As a manufacturing plant for ABC corporation operating at Kerala, we are trying to implement a cockpit dashboard which collects data from various systems connected to the manufacturing plat to get a good visibility of what is going on in the plant on a day-to-day basis. As a start we want to address two use cases mentioned below :
- Our MES(Manufacturing Execution System) generates lot of data in different formats and it needs to be collected, cleaned, processed and reports need to be generated from it. This is currently made available in AWS S3 buckets as daily data dumps and the can be consumed by the data processing applications.
- We have IoT enabled temperature sensors placed in machineries to collect temperature values at regular intervals. This data is continuously streamed to a message bus (Kafka) in JSON format. This data also needs to be collected and made available for real-time reporting dashboard to continuously monitor real-time temperature variations of respective components.
The objective of the project is to develop a cockpit dashboard that can collect data from various systems connected to the manufacturing plant, clean and process the data, and generate real-time and historical reports. The dashboard provides a comprehensive view of the plant's operations, including machine utilization, production rates, quality control metrics, and real-time temperature variations of machinery components.
The scope of this project includes the development of a cockpit dashboard that can collect and process data from the MES and IoT-enabled temperature sensors. The dashboard displays real-time and historical data in a user-friendly format and provide alerts and notifications for any anomalies or issues detected. Additionally, the project scope includes the development of data pipelines to collect, clean and process the data from different sources.
-
Manufacturing Execution System (MES) data is available in AWS S3 buckets as daily data dumps in different formats such as Parquet, CSV, and JSON.
-
IoT enabled temperature sensor data is continuously streamed to a message bus (Kafka) in JSON format.
A medallion architecture is a data design pattern used to logically organise data in a lake house, with the goal of incrementally and progressively improving the structure and quality of data as it flows through each layer of the architecture (from Bronze ⇒ Silver ⇒ Gold layer tables). Medallion architectures are sometimes also referred to as "multi-hop" architectures.

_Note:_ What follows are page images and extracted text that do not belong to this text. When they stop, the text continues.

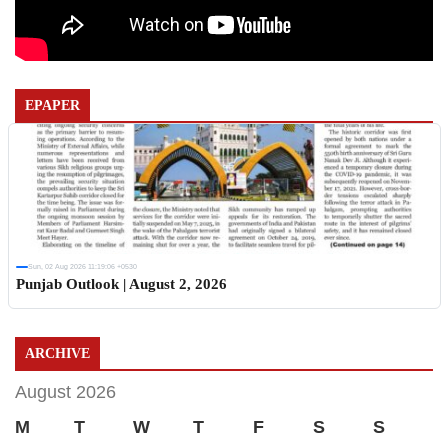
EPAPER
Sun, 02 Aug 2026 11:19:06 +0530
Punjab Outlook | August 2, 2026
ARCHIVE
August 2026
M
T
W
T
F
S
S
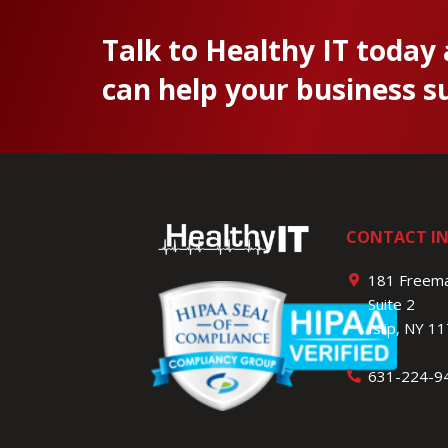
Talk to Healthy IT today
can help your business s
CONTACT I
181 Freema
Suite 2
Islip, NY 1
631-224-9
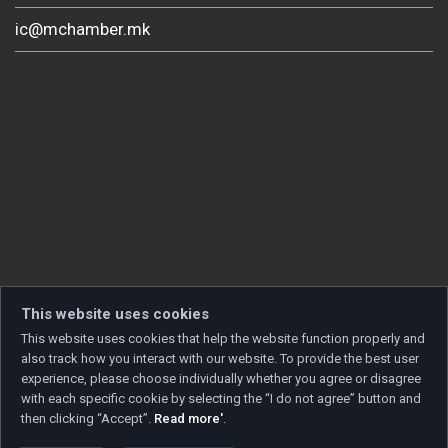
ic@mchamber.mk
This website uses cookies
This website uses cookies that help the website function properly and
also track how you interact with our website. To provide the best user
experience, please choose individually whether you agree or disagree
with each specific cookie by selecting the “I do not agree” button and
then clicking “Accept”.
Read more'
.
Copyright © 2026 Developed by
Unet
. All rights reserved.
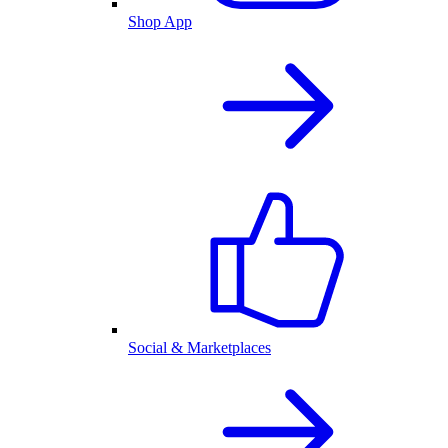
Shop App
Social & Marketplaces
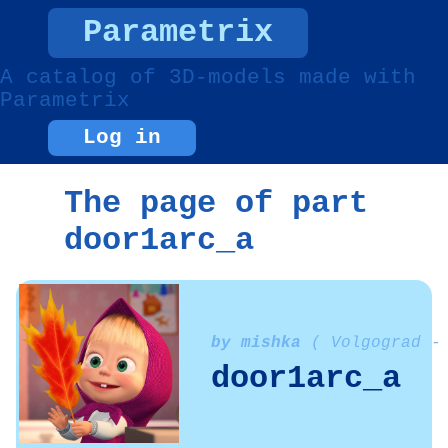
Parametrix
A catalog of 3D-models made with
Parametrix
Log in
The page of part
door1arc_a
by mishka
( Volgograd -
door1arc_a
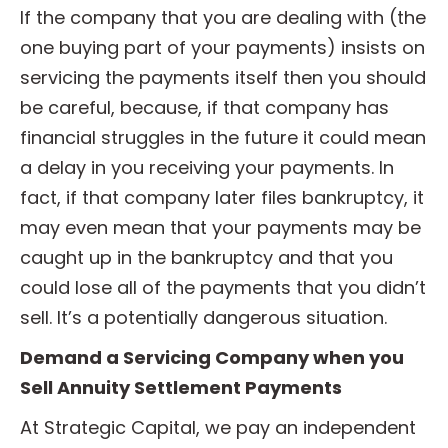
If the company that you are dealing with (the
one buying part of your payments) insists on
servicing the payments itself then you should
be careful, because, if that company has
financial struggles in the future it could mean
a delay in you receiving your payments. In
fact, if that company later files bankruptcy, it
may even mean that your payments may be
caught up in the bankruptcy and that you
could lose all of the payments that you didn’t
sell. It’s a potentially dangerous situation.
Demand a Servicing Company when you
Sell Annuity Settlement Payments
At Strategic Capital, we pay an independent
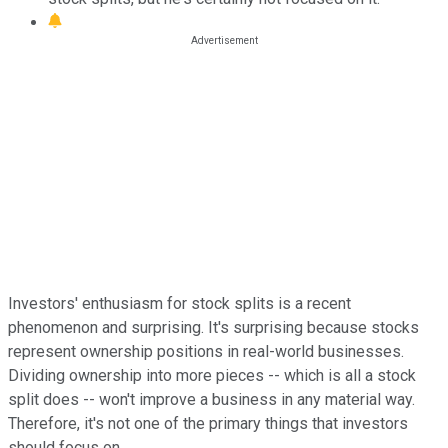
Investors' enthusiasm for stock splits is a recent
phenomenon and surprising. It's surprising because stocks
represent ownership positions in real-world businesses.
Dividing ownership into more pieces -- which is all a stock
split does -- won't improve a business in any material way.
Therefore, it's not one of the primary things that investors
should focus on.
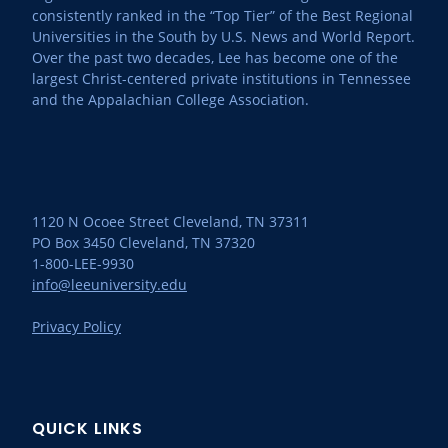
consistently ranked in the “Top Tier” of the Best Regional
Universities in the South by U.S. News and World Report.
Over the past two decades, Lee has become one of the
largest Christ-centered private institutions in Tennessee
and the Appalachian College Association.
1120 N Ocoee Street Cleveland, TN 37311
PO Box 3450 Cleveland, TN 37320
1-800-LEE-9930
info@leeuniversity.edu
Privacy Policy
QUICK LINKS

This contains a txt file with links to all the s3 buckets
Consists of the code that takes data from the s3 buckets and saves them as csvs in the storage layer. The 3 jupyter notebook files correspond to the conversion of parquets, csvs, and txts in the s3 buckets to csvs in the local file system.
Consists of the final tables formed after processing. The 2 files correspond to the operation management and supply chain final tables.
Processing refers to the merging and filtering of the several tables in the storage layer to a single table that contains all our necessary data. These files are located in the meta data layer. Processing also contains the code for the creation of the reports. These are created from the tables in the meta data layer and saved in the serving layer. As temperature data is live streamed, the data is obtained through kafka services and the reports are generated as it recieves data almost instantly (less than a second) published to a PubNub channel in the form of a dictionary containing all the values to be visualised.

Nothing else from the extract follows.